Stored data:
******
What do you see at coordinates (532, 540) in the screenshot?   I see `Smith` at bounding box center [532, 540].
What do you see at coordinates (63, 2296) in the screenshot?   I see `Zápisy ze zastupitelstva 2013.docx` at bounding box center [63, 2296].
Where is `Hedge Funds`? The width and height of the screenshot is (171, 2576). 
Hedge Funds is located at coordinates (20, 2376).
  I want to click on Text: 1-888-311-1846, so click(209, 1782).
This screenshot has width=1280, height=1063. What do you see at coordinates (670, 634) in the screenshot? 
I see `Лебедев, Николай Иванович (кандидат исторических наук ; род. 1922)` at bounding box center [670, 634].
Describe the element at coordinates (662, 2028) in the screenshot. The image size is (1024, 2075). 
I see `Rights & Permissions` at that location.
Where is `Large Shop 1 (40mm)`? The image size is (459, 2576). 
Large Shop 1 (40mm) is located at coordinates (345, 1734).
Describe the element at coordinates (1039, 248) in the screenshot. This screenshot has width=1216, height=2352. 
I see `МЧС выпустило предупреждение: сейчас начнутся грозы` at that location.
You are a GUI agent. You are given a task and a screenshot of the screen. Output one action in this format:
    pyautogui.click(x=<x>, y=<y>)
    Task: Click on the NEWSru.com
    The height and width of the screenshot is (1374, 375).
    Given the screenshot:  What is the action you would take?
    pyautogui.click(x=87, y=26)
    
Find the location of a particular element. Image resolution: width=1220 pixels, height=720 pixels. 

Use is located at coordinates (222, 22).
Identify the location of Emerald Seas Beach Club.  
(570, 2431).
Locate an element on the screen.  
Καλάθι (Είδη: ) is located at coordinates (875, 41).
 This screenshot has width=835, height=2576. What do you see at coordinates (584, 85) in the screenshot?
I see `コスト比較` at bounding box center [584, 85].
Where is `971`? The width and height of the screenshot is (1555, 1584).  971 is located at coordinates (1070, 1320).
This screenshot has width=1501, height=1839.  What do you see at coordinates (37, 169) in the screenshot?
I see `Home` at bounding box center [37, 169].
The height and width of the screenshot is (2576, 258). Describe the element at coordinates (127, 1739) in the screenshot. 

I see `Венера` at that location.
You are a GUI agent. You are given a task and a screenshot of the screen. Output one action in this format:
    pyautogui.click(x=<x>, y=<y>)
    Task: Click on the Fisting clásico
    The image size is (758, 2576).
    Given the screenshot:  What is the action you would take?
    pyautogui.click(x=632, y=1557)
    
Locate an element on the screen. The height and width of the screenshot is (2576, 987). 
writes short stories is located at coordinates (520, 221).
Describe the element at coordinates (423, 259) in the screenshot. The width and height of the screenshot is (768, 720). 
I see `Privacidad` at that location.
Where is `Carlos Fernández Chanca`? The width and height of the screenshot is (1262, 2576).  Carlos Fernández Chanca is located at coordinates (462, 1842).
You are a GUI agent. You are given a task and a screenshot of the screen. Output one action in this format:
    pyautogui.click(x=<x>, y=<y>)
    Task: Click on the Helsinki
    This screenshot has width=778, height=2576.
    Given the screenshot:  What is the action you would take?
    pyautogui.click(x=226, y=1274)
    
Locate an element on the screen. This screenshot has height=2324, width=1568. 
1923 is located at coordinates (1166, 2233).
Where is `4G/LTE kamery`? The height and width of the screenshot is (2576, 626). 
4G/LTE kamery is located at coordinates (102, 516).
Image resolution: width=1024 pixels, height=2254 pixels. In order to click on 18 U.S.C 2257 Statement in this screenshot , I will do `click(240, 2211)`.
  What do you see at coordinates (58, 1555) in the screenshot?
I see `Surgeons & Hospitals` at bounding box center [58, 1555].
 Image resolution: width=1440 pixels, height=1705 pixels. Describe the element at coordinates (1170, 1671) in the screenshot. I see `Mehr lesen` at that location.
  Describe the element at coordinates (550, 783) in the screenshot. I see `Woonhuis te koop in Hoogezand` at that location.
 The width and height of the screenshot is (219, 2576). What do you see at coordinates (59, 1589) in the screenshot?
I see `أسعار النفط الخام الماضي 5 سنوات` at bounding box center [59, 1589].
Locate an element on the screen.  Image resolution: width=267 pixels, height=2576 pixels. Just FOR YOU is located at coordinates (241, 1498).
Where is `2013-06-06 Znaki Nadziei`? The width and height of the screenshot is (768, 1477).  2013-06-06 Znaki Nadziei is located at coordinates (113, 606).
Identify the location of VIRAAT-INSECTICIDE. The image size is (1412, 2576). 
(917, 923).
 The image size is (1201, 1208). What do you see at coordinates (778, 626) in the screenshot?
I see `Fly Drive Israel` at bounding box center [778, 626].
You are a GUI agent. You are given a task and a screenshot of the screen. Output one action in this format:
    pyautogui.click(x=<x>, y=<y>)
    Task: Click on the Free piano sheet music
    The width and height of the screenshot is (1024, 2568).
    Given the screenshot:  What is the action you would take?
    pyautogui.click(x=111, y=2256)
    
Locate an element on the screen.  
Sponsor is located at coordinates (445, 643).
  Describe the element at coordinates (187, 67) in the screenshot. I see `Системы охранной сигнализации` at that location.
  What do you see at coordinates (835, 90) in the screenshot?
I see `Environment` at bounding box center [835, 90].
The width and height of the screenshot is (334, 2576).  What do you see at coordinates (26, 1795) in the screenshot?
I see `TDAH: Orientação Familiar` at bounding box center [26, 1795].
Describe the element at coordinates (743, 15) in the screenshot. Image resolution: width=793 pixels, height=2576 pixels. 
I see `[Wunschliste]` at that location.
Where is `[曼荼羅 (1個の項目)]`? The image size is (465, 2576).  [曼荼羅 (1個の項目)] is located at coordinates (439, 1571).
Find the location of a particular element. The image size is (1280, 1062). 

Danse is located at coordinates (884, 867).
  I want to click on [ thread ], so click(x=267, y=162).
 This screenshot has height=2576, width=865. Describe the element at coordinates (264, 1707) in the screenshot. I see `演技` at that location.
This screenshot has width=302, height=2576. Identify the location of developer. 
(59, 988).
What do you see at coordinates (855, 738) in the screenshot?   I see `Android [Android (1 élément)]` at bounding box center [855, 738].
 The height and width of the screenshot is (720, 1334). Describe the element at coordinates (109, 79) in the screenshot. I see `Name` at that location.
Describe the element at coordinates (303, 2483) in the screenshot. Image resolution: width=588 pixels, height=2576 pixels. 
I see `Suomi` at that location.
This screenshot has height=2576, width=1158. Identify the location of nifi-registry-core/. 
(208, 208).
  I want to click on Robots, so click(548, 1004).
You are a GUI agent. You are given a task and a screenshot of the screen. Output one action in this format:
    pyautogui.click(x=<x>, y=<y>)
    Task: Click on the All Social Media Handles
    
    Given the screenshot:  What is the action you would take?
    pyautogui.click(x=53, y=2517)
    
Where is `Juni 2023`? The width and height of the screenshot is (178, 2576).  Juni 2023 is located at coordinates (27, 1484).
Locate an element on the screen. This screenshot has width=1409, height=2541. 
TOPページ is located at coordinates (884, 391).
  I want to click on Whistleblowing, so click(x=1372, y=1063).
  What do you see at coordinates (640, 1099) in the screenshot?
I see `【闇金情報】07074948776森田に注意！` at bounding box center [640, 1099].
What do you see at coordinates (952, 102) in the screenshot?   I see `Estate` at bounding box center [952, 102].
******
== Task goal ==
Every line must be copied exactly as it stands above.

== Task result ==
What do you see at coordinates (532, 540) in the screenshot?   I see `Smith` at bounding box center [532, 540].
What do you see at coordinates (63, 2296) in the screenshot?   I see `Zápisy ze zastupitelstva 2013.docx` at bounding box center [63, 2296].
Where is `Hedge Funds`? The width and height of the screenshot is (171, 2576). 
Hedge Funds is located at coordinates (20, 2376).
  I want to click on Text: 1-888-311-1846, so click(209, 1782).
This screenshot has width=1280, height=1063. What do you see at coordinates (670, 634) in the screenshot? 
I see `Лебедев, Николай Иванович (кандидат исторических наук ; род. 1922)` at bounding box center [670, 634].
Describe the element at coordinates (662, 2028) in the screenshot. The image size is (1024, 2075). 
I see `Rights & Permissions` at that location.
Where is `Large Shop 1 (40mm)`? The image size is (459, 2576). 
Large Shop 1 (40mm) is located at coordinates (345, 1734).
Describe the element at coordinates (1039, 248) in the screenshot. This screenshot has width=1216, height=2352. 
I see `МЧС выпустило предупреждение: сейчас начнутся грозы` at that location.
You are a GUI agent. You are given a task and a screenshot of the screen. Output one action in this format:
    pyautogui.click(x=<x>, y=<y>)
    Task: Click on the NEWSru.com
    The height and width of the screenshot is (1374, 375).
    Given the screenshot:  What is the action you would take?
    pyautogui.click(x=87, y=26)
    
Find the location of a particular element. Image resolution: width=1220 pixels, height=720 pixels. 

Use is located at coordinates (222, 22).
Identify the location of Emerald Seas Beach Club.  
(570, 2431).
Locate an element on the screen.  
Καλάθι (Είδη: ) is located at coordinates (875, 41).
 This screenshot has width=835, height=2576. What do you see at coordinates (584, 85) in the screenshot?
I see `コスト比較` at bounding box center [584, 85].
Where is `971`? The width and height of the screenshot is (1555, 1584).  971 is located at coordinates (1070, 1320).
This screenshot has width=1501, height=1839.  What do you see at coordinates (37, 169) in the screenshot?
I see `Home` at bounding box center [37, 169].
The height and width of the screenshot is (2576, 258). Describe the element at coordinates (127, 1739) in the screenshot. 

I see `Венера` at that location.
You are a GUI agent. You are given a task and a screenshot of the screen. Output one action in this format:
    pyautogui.click(x=<x>, y=<y>)
    Task: Click on the Fisting clásico
    The image size is (758, 2576).
    Given the screenshot:  What is the action you would take?
    pyautogui.click(x=632, y=1557)
    
Locate an element on the screen. The height and width of the screenshot is (2576, 987). 
writes short stories is located at coordinates (520, 221).
Describe the element at coordinates (423, 259) in the screenshot. The width and height of the screenshot is (768, 720). 
I see `Privacidad` at that location.
Where is `Carlos Fernández Chanca`? The width and height of the screenshot is (1262, 2576).  Carlos Fernández Chanca is located at coordinates (462, 1842).
You are a GUI agent. You are given a task and a screenshot of the screen. Output one action in this format:
    pyautogui.click(x=<x>, y=<y>)
    Task: Click on the Helsinki
    This screenshot has width=778, height=2576.
    Given the screenshot:  What is the action you would take?
    pyautogui.click(x=226, y=1274)
    
Locate an element on the screen. This screenshot has height=2324, width=1568. 
1923 is located at coordinates (1166, 2233).
Where is `4G/LTE kamery`? The height and width of the screenshot is (2576, 626). 
4G/LTE kamery is located at coordinates (102, 516).
Image resolution: width=1024 pixels, height=2254 pixels. In order to click on 18 U.S.C 2257 Statement in this screenshot , I will do `click(240, 2211)`.
  What do you see at coordinates (58, 1555) in the screenshot?
I see `Surgeons & Hospitals` at bounding box center [58, 1555].
 Image resolution: width=1440 pixels, height=1705 pixels. Describe the element at coordinates (1170, 1671) in the screenshot. I see `Mehr lesen` at that location.
  Describe the element at coordinates (550, 783) in the screenshot. I see `Woonhuis te koop in Hoogezand` at that location.
 The width and height of the screenshot is (219, 2576). What do you see at coordinates (59, 1589) in the screenshot?
I see `أسعار النفط الخام الماضي 5 سنوات` at bounding box center [59, 1589].
Locate an element on the screen.  Image resolution: width=267 pixels, height=2576 pixels. Just FOR YOU is located at coordinates (241, 1498).
Where is `2013-06-06 Znaki Nadziei`? The width and height of the screenshot is (768, 1477).  2013-06-06 Znaki Nadziei is located at coordinates (113, 606).
Identify the location of VIRAAT-INSECTICIDE. The image size is (1412, 2576). 
(917, 923).
 The image size is (1201, 1208). What do you see at coordinates (778, 626) in the screenshot?
I see `Fly Drive Israel` at bounding box center [778, 626].
You are a GUI agent. You are given a task and a screenshot of the screen. Output one action in this format:
    pyautogui.click(x=<x>, y=<y>)
    Task: Click on the Free piano sheet music
    The width and height of the screenshot is (1024, 2568).
    Given the screenshot:  What is the action you would take?
    pyautogui.click(x=111, y=2256)
    
Locate an element on the screen.  
Sponsor is located at coordinates (445, 643).
  Describe the element at coordinates (187, 67) in the screenshot. I see `Системы охранной сигнализации` at that location.
  What do you see at coordinates (835, 90) in the screenshot?
I see `Environment` at bounding box center [835, 90].
The width and height of the screenshot is (334, 2576).  What do you see at coordinates (26, 1795) in the screenshot?
I see `TDAH: Orientação Familiar` at bounding box center [26, 1795].
Describe the element at coordinates (743, 15) in the screenshot. Image resolution: width=793 pixels, height=2576 pixels. 
I see `[Wunschliste]` at that location.
Where is `[曼荼羅 (1個の項目)]`? The image size is (465, 2576).  [曼荼羅 (1個の項目)] is located at coordinates (439, 1571).
Find the location of a particular element. The image size is (1280, 1062). 

Danse is located at coordinates (884, 867).
  I want to click on [ thread ], so click(x=267, y=162).
 This screenshot has height=2576, width=865. Describe the element at coordinates (264, 1707) in the screenshot. I see `演技` at that location.
This screenshot has width=302, height=2576. Identify the location of developer. 
(59, 988).
What do you see at coordinates (855, 738) in the screenshot?   I see `Android [Android (1 élément)]` at bounding box center [855, 738].
 The height and width of the screenshot is (720, 1334). Describe the element at coordinates (109, 79) in the screenshot. I see `Name` at that location.
Describe the element at coordinates (303, 2483) in the screenshot. Image resolution: width=588 pixels, height=2576 pixels. 
I see `Suomi` at that location.
This screenshot has height=2576, width=1158. Identify the location of nifi-registry-core/. 
(208, 208).
  I want to click on Robots, so click(548, 1004).
You are a GUI agent. You are given a task and a screenshot of the screen. Output one action in this format:
    pyautogui.click(x=<x>, y=<y>)
    Task: Click on the All Social Media Handles
    
    Given the screenshot:  What is the action you would take?
    pyautogui.click(x=53, y=2517)
    
Where is `Juni 2023`? The width and height of the screenshot is (178, 2576).  Juni 2023 is located at coordinates (27, 1484).
Locate an element on the screen. This screenshot has width=1409, height=2541. 
TOPページ is located at coordinates (884, 391).
  I want to click on Whistleblowing, so click(x=1372, y=1063).
  What do you see at coordinates (640, 1099) in the screenshot?
I see `【闇金情報】07074948776森田に注意！` at bounding box center [640, 1099].
What do you see at coordinates (952, 102) in the screenshot?   I see `Estate` at bounding box center [952, 102].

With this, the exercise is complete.